The university did not act swiftly. Indeed, it hardly acted at all. When the Stevenses arrived the following morning at the Rochester airport, 115 miles from the campus, no representative of the school came to meet them. "There was no one from the college at the hospital either," recalls Mrs. Stevens, 39. "I demanded to see my son. They told us to go home and they would send information."

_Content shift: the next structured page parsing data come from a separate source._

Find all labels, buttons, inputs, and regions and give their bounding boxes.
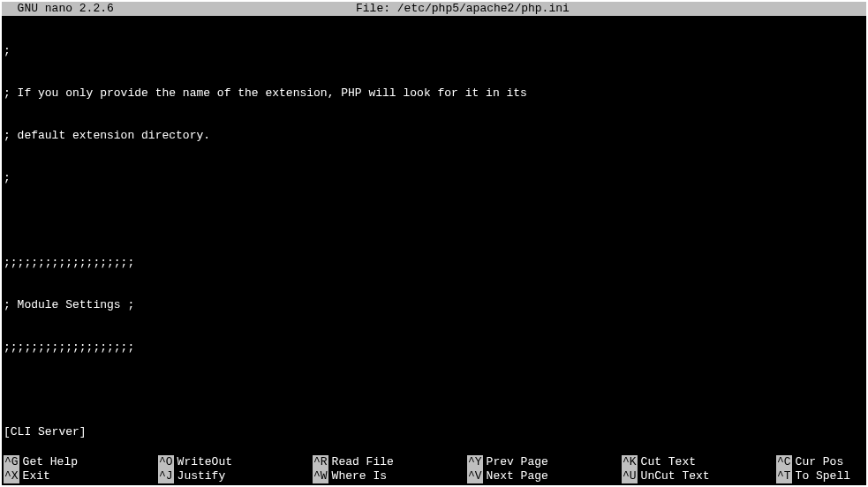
file-line: ;;;;;;;;;;;;;;;;;;; — [4, 256, 864, 270]
command-bar: ^GGet Help ^OWriteOut ^RRead File ^YPrev… — [2, 455, 866, 485]
cmd-label: Get Help — [23, 455, 78, 469]
cmd-next-page[interactable]: ^VNext Page — [467, 469, 622, 483]
cmd-cut-text[interactable]: ^KCut Text — [622, 455, 776, 469]
cmd-label: Where Is — [332, 469, 387, 483]
key-label: ^R — [313, 455, 328, 469]
key-label: ^J — [158, 469, 174, 483]
key-label: ^U — [622, 469, 638, 483]
file-line: ; — [4, 44, 864, 58]
command-row: ^GGet Help ^OWriteOut ^RRead File ^YPrev… — [4, 455, 864, 469]
key-label: ^C — [776, 455, 792, 469]
file-line: ;;;;;;;;;;;;;;;;;;; — [4, 341, 864, 355]
cmd-label: Cur Pos — [796, 455, 844, 469]
cmd-to-spell[interactable]: ^TTo Spell — [776, 469, 850, 483]
cmd-label: Prev Page — [487, 455, 548, 469]
cmd-label: UnCut Text — [641, 469, 710, 483]
file-line — [4, 214, 864, 228]
key-label: ^V — [467, 469, 483, 483]
key-label: ^K — [622, 455, 638, 469]
file-line: ; — [4, 171, 864, 185]
editor-area[interactable]: ; ; If you only provide the name of the … — [2, 16, 866, 455]
cmd-label: Read File — [332, 455, 394, 469]
command-row: ^XExit ^JJustify ^WWhere Is ^VNext Page … — [4, 469, 864, 483]
title-bar: GNU nano 2.2.6 File: /etc/php5/apache2/p… — [2, 2, 866, 16]
cmd-cur-pos[interactable]: ^CCur Pos — [776, 455, 843, 469]
key-label: ^O — [158, 455, 174, 469]
cmd-uncut-text[interactable]: ^UUnCut Text — [622, 469, 776, 483]
key-label: ^Y — [467, 455, 483, 469]
cmd-label: To Spell — [796, 469, 850, 483]
file-line: [CLI Server] — [4, 425, 864, 439]
key-label: ^W — [313, 469, 328, 483]
cmd-label: Justify — [177, 469, 226, 483]
file-line: ; default extension directory. — [4, 129, 864, 143]
cmd-justify[interactable]: ^JJustify — [158, 469, 313, 483]
cmd-where-is[interactable]: ^WWhere Is — [313, 469, 467, 483]
cmd-label: Next Page — [487, 469, 548, 483]
nano-terminal: GNU nano 2.2.6 File: /etc/php5/apache2/p… — [0, 0, 868, 487]
app-name: GNU nano 2.2.6 — [4, 2, 114, 16]
title-right-spacer — [811, 2, 864, 16]
cmd-get-help[interactable]: ^GGet Help — [4, 455, 158, 469]
file-line: ; Module Settings ; — [4, 298, 864, 312]
cmd-prev-page[interactable]: ^YPrev Page — [467, 455, 622, 469]
cmd-label: WriteOut — [177, 455, 232, 469]
cmd-label: Exit — [23, 469, 50, 483]
key-label: ^X — [4, 469, 19, 483]
cmd-label: Cut Text — [641, 455, 696, 469]
file-line: ; If you only provide the name of the ex… — [4, 86, 864, 101]
key-label: ^G — [4, 455, 19, 469]
cmd-read-file[interactable]: ^RRead File — [313, 455, 467, 469]
cmd-writeout[interactable]: ^OWriteOut — [158, 455, 313, 469]
file-line — [4, 383, 864, 397]
file-path: File: /etc/php5/apache2/php.ini — [114, 2, 811, 16]
key-label: ^T — [776, 469, 792, 483]
cmd-exit[interactable]: ^XExit — [4, 469, 158, 483]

That was a year ago. Since then, Mrs. Stevens has received no formal report from either the college or the Alfred, N.Y. police. Her only knowledge of how her son died came from his friends. Three days after the tragedy, Alfred President M. Richard Rose (now head of the Rochester Institute of Technology) issued a terse statement about Chuck's death: "He died as a result of an overdose of alcohol. Drinking is a serious problem at college campuses in the U.S., and Alfred obviously is not immune." Though Klan Alpine is no longer recognized by the university ("Legally it was the only action we could take," says Dr. King), the fraternity continues to operate.

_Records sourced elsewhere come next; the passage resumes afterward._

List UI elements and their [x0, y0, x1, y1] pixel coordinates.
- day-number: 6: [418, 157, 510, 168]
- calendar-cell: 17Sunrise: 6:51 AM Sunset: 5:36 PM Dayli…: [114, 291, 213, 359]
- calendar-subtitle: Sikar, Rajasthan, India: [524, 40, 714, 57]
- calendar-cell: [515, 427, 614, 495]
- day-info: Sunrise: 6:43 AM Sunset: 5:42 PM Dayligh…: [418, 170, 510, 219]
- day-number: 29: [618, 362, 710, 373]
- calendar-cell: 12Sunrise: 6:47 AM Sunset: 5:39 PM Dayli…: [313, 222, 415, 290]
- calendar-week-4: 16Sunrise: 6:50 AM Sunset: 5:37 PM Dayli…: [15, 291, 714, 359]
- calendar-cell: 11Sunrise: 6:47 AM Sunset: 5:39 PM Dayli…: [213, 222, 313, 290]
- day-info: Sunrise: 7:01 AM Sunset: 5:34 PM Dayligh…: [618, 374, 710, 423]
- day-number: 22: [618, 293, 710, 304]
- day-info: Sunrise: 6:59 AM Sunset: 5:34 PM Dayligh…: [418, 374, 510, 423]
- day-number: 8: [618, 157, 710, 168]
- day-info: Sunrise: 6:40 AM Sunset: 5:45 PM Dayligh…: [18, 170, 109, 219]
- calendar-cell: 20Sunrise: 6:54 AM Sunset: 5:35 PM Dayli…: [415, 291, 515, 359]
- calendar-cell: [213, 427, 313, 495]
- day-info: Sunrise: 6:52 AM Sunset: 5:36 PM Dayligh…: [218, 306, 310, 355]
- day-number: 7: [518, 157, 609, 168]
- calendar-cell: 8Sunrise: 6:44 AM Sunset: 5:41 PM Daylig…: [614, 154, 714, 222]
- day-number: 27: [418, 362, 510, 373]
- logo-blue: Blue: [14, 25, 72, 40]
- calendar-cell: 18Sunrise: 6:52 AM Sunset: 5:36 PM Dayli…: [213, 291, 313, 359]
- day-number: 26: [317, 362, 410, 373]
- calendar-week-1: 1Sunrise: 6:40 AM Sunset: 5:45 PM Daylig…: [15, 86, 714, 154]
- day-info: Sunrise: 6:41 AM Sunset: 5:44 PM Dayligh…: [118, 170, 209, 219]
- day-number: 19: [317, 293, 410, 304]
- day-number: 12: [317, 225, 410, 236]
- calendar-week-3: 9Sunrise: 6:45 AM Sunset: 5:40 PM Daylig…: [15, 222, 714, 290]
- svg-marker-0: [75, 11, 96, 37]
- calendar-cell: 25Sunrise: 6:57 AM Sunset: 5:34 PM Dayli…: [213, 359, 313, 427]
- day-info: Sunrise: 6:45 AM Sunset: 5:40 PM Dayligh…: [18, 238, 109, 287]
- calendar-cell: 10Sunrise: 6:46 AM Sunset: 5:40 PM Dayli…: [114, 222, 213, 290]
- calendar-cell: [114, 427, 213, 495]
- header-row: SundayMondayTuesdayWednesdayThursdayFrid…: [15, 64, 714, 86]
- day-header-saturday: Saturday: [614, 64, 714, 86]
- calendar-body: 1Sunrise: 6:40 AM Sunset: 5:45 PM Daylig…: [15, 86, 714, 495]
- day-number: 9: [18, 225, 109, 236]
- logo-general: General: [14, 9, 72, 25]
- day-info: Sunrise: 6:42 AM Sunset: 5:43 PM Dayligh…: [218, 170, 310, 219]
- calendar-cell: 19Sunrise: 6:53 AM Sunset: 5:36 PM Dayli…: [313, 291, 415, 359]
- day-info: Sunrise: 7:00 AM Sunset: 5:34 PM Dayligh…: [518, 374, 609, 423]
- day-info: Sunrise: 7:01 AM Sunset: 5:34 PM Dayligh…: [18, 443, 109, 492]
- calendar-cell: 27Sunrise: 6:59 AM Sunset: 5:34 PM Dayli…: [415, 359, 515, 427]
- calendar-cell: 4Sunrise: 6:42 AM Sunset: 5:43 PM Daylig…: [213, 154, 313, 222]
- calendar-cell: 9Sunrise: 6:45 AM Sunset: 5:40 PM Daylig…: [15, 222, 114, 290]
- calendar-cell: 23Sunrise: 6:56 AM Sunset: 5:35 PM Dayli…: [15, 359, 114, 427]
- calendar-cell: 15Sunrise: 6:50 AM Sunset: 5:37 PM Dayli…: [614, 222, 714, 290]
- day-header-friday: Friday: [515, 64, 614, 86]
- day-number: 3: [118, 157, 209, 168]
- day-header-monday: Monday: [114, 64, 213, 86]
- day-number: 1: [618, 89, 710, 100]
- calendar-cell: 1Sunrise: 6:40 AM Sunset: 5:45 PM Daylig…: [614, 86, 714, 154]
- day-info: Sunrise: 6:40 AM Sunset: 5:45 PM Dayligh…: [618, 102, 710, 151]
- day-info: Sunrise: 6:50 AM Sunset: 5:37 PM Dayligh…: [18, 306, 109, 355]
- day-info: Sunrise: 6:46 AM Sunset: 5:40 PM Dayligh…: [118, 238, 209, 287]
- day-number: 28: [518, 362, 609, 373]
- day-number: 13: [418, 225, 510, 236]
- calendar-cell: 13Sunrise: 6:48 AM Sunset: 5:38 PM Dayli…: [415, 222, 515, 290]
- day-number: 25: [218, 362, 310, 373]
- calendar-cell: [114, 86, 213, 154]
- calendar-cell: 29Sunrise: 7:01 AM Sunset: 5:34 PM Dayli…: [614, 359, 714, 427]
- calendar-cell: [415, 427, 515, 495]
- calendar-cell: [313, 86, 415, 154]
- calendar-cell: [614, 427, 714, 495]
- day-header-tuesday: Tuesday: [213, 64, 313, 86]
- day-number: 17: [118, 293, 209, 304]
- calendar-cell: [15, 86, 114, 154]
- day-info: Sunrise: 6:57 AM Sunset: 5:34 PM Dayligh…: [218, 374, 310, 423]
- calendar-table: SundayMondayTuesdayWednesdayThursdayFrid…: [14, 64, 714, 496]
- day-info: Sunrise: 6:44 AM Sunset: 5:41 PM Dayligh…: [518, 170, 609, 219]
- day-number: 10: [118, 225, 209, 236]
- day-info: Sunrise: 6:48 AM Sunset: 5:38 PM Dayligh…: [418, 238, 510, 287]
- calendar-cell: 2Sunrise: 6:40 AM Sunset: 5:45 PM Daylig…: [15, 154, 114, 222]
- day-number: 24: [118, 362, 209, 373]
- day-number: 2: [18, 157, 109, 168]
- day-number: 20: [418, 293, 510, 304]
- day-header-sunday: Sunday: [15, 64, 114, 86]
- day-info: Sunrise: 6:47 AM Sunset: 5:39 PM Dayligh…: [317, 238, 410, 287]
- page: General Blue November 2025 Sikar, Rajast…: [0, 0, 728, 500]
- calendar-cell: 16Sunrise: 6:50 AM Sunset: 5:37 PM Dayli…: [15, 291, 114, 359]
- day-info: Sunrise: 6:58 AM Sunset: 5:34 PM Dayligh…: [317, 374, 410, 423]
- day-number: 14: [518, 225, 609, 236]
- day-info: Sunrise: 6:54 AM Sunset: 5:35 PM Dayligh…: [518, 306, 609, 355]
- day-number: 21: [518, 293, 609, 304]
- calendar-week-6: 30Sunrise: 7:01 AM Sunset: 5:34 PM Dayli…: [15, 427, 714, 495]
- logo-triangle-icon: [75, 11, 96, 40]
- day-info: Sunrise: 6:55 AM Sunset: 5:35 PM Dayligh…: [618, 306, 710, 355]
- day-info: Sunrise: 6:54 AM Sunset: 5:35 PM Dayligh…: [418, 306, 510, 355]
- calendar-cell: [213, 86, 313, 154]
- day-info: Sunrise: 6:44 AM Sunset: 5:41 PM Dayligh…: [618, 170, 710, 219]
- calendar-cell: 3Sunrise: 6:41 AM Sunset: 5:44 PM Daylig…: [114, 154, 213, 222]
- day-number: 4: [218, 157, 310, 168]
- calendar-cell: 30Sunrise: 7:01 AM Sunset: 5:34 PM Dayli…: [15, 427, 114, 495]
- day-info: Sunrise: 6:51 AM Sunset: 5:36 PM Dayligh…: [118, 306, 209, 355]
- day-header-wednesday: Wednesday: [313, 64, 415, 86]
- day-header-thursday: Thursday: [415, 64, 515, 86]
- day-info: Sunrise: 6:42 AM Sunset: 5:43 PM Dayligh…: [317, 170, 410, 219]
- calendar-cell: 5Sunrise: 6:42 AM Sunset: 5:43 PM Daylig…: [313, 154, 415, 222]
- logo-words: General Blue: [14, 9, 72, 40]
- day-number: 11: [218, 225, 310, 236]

Mrs. Stevens quit her job as assistant manager of a department store to be at home with her 13-year-old daughter, Suzanne. Crushed by her brother's death, the girl had covered the walls of her room with poems and prayers and was spending hours weeping at the cemetery. Mrs. Stevens resolved to do something about the tragedy. She mailed out more than 700 letters to parents of students at Alfred, demanding closer supervision of fraternity activities. More important, she founded an organization in her son's memory, CHUCK (Committee Halting Useless College Killings), and has gathered some 5,000 signatures to have dangerous hazing classified as a felony in New York state, punishable by up to seven years in prison. "If drugs had been involved in Chuck's death, there would have been a criminal investigation," she says. "I don't want to send people to jail. I just want this never to happen again to anyone."
No legislative remedy, of course, will ever compensate for the loss of her oldest child. "I can't believe I'll never see him again," she says. "There are so many little things that happen. Someone calls and says, 'Hi, is Chuck there?' The IRS sends his tax forms. Your heart stops then. It's devastating to lose a son."